Cuenta también para el sumario que el libro Halcones peregrinos relataba que en la intolerante España del siglo XV el judío que tocaba una fruta en el mercado la tenía que comprar. Pero a Abdelaziz Arrand ninguno le ha negado la entrada hoy en España por decir eso, ni siquiera los comerciantes que leen —suponiendo que algún vendedor de fruta leyera— le negaban el género dada su raza árabe. Por ello, la propuesta del diálogo de los pueblos del sur de Europa con los del norte de África que insinúa Aziz para justificar el encuentro anhelado es una buena excusa para mirar con esperanza a Europa: «El Mediterráneo que se estrella entre mi tierra y ésta, no une: separa. Al sur de este mar viven las víctimas del colonialismo, y por reconocerse víctimas de Europa desarrollan, contra Europa, una visión totalitaria del mundo y de la religión estimulados por cierta clase intelectual deseosa de que cuaje en un nacionalismo de corte religioso. Así Europa no tiene otro remedio que abrir sus puertas para que entren ellos y apoyar a los gobiernos del islamismo progresista. Pero Europa no les pregunta cómo viven su religión, sino de qué país llegan: somos entonces los gastarbeiters turcos en Alemania, los mexicanos espaldas mojadas del sur de California, los marroquíes del Estrecho, gentes echadas al camino, al vuelo. Yo mismo fui en Berlín un emigrante, es decir, un insignificante muchacho que ni quitó ni puso un ápice a la democracia que me recibía y un desconocido que empezó de cero y nunca acabó de influir en el medio que tuvo alrededor, porque escribía. Siempre sería de otro lugar, retrospectivo en la búsqueda de mi destino. De esa manera, lo mejor de mi exilio —repetía sin pudor en aquel libro— es que me hice humilde».
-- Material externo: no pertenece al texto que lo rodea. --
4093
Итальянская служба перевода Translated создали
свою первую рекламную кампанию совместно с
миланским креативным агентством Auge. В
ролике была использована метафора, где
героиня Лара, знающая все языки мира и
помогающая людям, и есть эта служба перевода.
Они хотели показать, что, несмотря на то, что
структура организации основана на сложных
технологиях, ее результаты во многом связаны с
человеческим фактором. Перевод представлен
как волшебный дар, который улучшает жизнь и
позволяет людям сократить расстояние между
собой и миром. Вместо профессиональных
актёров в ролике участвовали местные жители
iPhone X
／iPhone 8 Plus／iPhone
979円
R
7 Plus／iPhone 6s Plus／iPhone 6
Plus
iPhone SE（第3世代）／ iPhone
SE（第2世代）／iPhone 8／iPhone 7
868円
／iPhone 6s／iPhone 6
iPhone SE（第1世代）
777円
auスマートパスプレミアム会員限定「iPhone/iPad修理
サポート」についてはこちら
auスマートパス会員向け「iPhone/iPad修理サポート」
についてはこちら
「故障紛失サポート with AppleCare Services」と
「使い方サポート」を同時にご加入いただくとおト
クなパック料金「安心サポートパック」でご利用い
—Humilde, tanto como humilde, no parece que sea —escucho decir a Mendoza por el telefonillo—. Tráeme, Nacho, la carpeta de los alemanes.

El secretario escarba en la materia judicial en mi presencia mientras ordena bajito a Josechu y a peloteñido:

—Ana Mendoza ha dejado por esto a su marido y a la niña en unos días de puente y justo en plena crisis. ¡No le nombréis a la enfermera!

—Qué mal rollo el de los dubis —murmura Josechu—: Ellos por tirahuevos y ellas por tiparracas… Bueno, la Mendoza no es una cucaracha cualquiera, es una tía legal: me mola.

Josechu se acomoda en el suelo. Abre despacio su mochila apretada y rebusca en el fondo. Saca por fin una mariconera de cuero marrón y dentro un pequeño detector de metales:

—Me ha costado un palo encontrarlo. Y sacar lo de dentro. Pero me lo he mercado sin tirón ni violencia, aprovechando un despinte. Era de unos guiris del beri que sabanean, unos sacabocados, nada de nada. Total, para beneficiarme un bisontfield —extrae la cajetilla de tabaco.

Ricardo Iríbar pone a disposición del tribunal conversaciones grabadas y transcripciones obtenidas por otros medios, además de una lista de etarras sospechosos pertenecientes al comando de Burgos, entre ellos el novio de su hija y la misma Irune que merodeaban por San Javier desde tres días atrás. También incluye el texto de una violenta discusión telefónica entre Bárbara Pomar y don Valerio a propósito de los santitos. Y además, la plática mañanera entre el vikingo Rodrigo Pomar y don Valerio Lido acerca de los votos del congreso político de fin de año, aparte de algunas páginas del libro Halcones peregrinos donde Aziz Arrand criticaba a los pueblos que imponen la ley islámica de manera dogmática. Cuando reviso mis artes electrónicas echo en falta el chisme inserto en la máquina de café, lugar preferido de Josechu para aprender las canciones de su estrella mientras capea la tiranía de lo que queda: «There’s a ligth, certain kind never ever, / Never shone on me, no, no, no, hon». («Hay una luz, una cierta luz que nunca, / nunca brilló sobre mí, no, no, no, cariño»), la canción de su tronca. Alegra a la comparsa y corcovea con el coraje que resucita en él la música y los recuerdos que no mueren.

Una mano inoportuna —que no es la de Josechu— detectó el micro y lo desactivó sin aviso ni acuse. Sospecho de Ricardo Iríbar.